§ Exercise requirements
Everything from the line containing "исследований. В нашем распоряжении имеется" through the last line of the data below is to be retyped exactly, apart from the pictures.

§ Recorded data

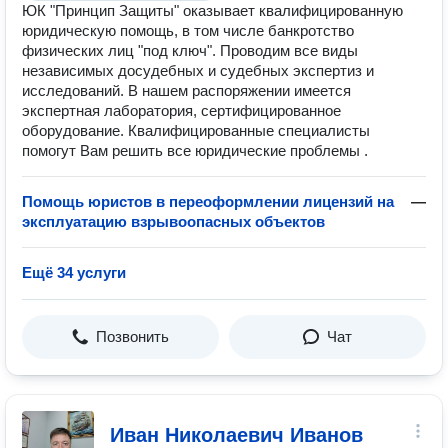
ЮК "Принцип Защиты" оказывает квалифицированную
юридическую помощь, в том числе банкротство
физических лиц "под ключ". Проводим все виды
независимых досудебных и судебных экспертиз и
исследований. В нашем распоряжении имеется
экспертная лаборатория, сертифицированное
оборудование. Квалифицированные специалисты
помогут Вам решить все юридические проблемы .
Помощь юристов в переоформлении лицензий на
—
эксплуатацию взрывоопасных объектов
Ещё 34 услуги
Позвонить
Чат
Иван Николаевич Иванов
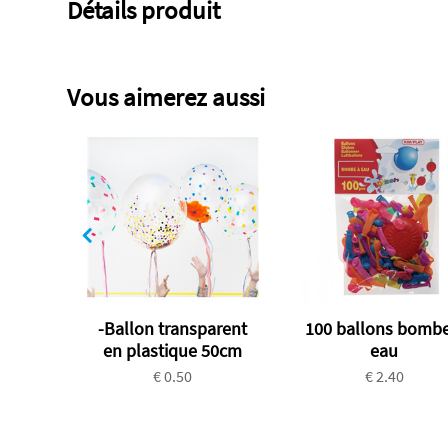
Détails produit
Vous aimerez aussi
-Ballon transparent
100 ballons bombe
en plastique 50cm
eau
€ 0.50
€ 2.40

§ Output for this exercise
исследований. В нашем распоряжении имеется
экспертная лаборатория, сертифицированное
оборудование. Квалифицированные специалисты
помогут Вам решить все юридические проблемы .
Помощь юристов в переоформлении лицензий на
—
эксплуатацию взрывоопасных объектов
Ещё 34 услуги
Позвонить
Чат
Иван Николаевич Иванов
Détails produit
Vous aimerez aussi
-Ballon transparent
100 ballons bombe
en plastique 50cm
eau
€ 0.50
€ 2.40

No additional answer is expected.